● WHAT IS REQUIRED: Please repeat the records exactly. The pictures are to be left out.

Dataset excerpts
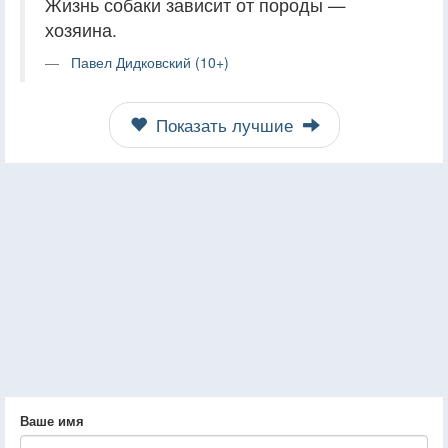
Жизнь собаки зависит от породы —
хозяина.
Павел Дидковский (10+)
Показать лучшие
Ваше имя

● ANSWER SPACE:
Жизнь собаки зависит от породы —
хозяина.
Павел Дидковский (10+)
Показать лучшие
Ваше имя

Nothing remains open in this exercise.